A different view of the Marjorie Jackson murder and its implications.

   Our focal topic for Saturday's Show will be the Marjorie Jackson murder. Dick Cady will be a guest panelist. Mr. Cady won the Pulitzer for reporting for The Indianapolis Star and, most recently, has published "Scavengers," a book about the murder of Marjorie Jackson, the widow of a wealthy Indianapolis businessman. The story relates the history of the Jackson wealth, how Marjorie came to be part of Chester Jackson's life, her drift into paranoia, and the people who stole from her and eventually killed her in her north side home. Also on the panel will be Gary Welsh, blogger at "Advance Indiana" and Marilene Isaacs, Indianapolis intuitive and spiritual healer. We will shoot at her Isaacs Center for Peace and stream live at 11 a.m. on Indiana Talks dot com. The Show also can be picked up on this website.

   Much has been made of Marjorie Jackson's eccentricities. Also, shortly after her murder and the burning of her residence, people occasionally wandered onto the property in search of hidden cash. That was years ago. The cash is gone.
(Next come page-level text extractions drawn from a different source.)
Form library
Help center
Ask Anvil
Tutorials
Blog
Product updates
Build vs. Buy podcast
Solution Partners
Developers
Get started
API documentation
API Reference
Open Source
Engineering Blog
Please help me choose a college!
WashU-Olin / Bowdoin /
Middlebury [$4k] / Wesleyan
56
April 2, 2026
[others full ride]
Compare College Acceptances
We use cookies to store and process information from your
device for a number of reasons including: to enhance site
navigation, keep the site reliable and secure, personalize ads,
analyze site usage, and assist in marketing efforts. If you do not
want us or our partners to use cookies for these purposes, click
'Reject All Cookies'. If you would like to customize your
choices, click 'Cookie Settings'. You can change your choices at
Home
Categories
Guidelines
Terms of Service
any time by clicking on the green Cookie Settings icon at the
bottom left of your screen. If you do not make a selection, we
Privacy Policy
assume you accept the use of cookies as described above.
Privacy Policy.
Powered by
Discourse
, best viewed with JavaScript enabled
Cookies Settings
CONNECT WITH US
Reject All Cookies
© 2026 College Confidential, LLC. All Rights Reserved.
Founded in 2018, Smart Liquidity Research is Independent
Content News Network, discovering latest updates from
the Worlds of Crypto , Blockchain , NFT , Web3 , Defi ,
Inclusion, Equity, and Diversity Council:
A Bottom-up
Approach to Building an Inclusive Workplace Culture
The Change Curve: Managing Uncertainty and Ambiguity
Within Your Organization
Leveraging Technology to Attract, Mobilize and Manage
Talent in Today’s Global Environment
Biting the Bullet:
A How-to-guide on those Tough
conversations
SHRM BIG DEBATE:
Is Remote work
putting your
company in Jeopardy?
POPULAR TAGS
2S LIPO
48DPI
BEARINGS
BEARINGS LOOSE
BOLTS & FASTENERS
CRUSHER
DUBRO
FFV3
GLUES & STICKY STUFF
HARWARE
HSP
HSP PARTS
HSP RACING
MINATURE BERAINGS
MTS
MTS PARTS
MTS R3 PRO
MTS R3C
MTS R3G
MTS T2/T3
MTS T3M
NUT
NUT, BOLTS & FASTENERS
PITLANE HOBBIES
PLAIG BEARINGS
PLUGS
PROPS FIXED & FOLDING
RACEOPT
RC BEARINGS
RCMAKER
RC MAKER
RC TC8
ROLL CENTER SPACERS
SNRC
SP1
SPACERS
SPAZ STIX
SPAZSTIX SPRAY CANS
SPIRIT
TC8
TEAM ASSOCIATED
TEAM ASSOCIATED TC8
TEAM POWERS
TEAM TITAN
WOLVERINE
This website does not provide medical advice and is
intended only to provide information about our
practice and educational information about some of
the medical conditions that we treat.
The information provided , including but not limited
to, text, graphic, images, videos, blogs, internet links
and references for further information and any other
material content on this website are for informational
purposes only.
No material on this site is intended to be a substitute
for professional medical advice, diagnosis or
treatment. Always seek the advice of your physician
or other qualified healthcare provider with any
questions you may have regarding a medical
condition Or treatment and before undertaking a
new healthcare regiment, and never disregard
   Chester Jackson, Marjorie's husband, earned his money the old-fashioned way---he inherited it. His father started with Kroger in Ohio, then moved to Indy, where he started the Standard grocery chain. After Chester's father was shot in a robbery, Chester ran the family business. Grocery stores did not take credit cards back in those days. Very few took checks, and then usually only from customers known to a proprietor. So Chester had a cash business. He brought cash home from his grocery business and hid it there, or stashed it in safety deposit boxes. If he had little faith in banks, that lack faith was not consistent with his use of those safety deposit boxes in the vaults of banks. Mr. Jackson's overriding intent, it would seem, resounded in the views of people in the early years of what would become the United States of America.

   Chester Jackson did not want to pay taxes.

   Income tax evasion is a felony, at both Federal and State levels. Each time Chester brought sacks of cash home to stuff into cubbyholes or to carry later to a bank vault, with the intent to evade taxes committed a felony---twice. Double jeopardy is the principle that a person cannot be punished for the same crime twice and is enshrined in our Fifth Amendment and the Indiana Bill of Rights. In this, Chester committed two distinct criminal acts. He violated Federal law. 26 U.S.C. sec. 7201. He also violated Indiana state law.

   In 1776, public indignation arose over "taxation without representation." The British Parliament levied taxes against subjects of the King---white people here (indigenous peoples and African slaves did not count as "subjects"---without those subjects' representation in Parliament.

   The opposition to taxation per se was as dynamic as the sentiments carried in the gilded words of "taxation without representation." As one Justice of the United States Supreme Court wrote, taxation is the price we pay for a civilized society. There are rules---better known as laws---that govern taxation. From the Nation's birth people sought to avoid the dreaded payment of taxes. Even biblical stories relate hostilities to taxes and tax collectors.

   Chester Jackson sold the grocery chain he inherited. The purchaser, A & P, later tanked through mismanagement. Chester received a nice sum for his Indiana chain. When Chester died, Marjorie, his widow, inherited. She inherited a lot. She had developed a devout belief in the Christian religion and believed Jesus would return any time. For that event, she purchased foods and stored them in her home. She had her dining room table set with fine china and silver. Next to a table setting for each of her anticipated guests---Jesus, his dad, his mom---she had little bundles of really expensive jewelry. She withdrew over six million dollars from the bank (INB) and kept it at her house. That was her undoing. Eventually she was robbed on more than one occasion. She was shot and killed at the end. A couple of million dollars never was accounted for.

   The point I would raise is this. Chester Jackson committed a series of felonies. The money he hid away was subject to tax and should have been taxed. When he died, sums of money should have been paid in inheritance taxes. Instead of financing the delusions of a crackpot, racially-prejudiced woman hoarding money, taxes could have brought some of those funds to schools, roads and other things that could have benefited the community and society.

   Then again, this is Indianapolis. Who knows what would have been done with such a windfall? Maybe an earlier giveaway to professional sports franchises would have occurred. Or contractors who were buddy-buddy with politicians could have gotten their hands on it to build things.

   Maybe it was better that Marjorie had all that cash with which to play. At least she left an interesting story. "Scavengers," by Dick Cady, is available at Amazon.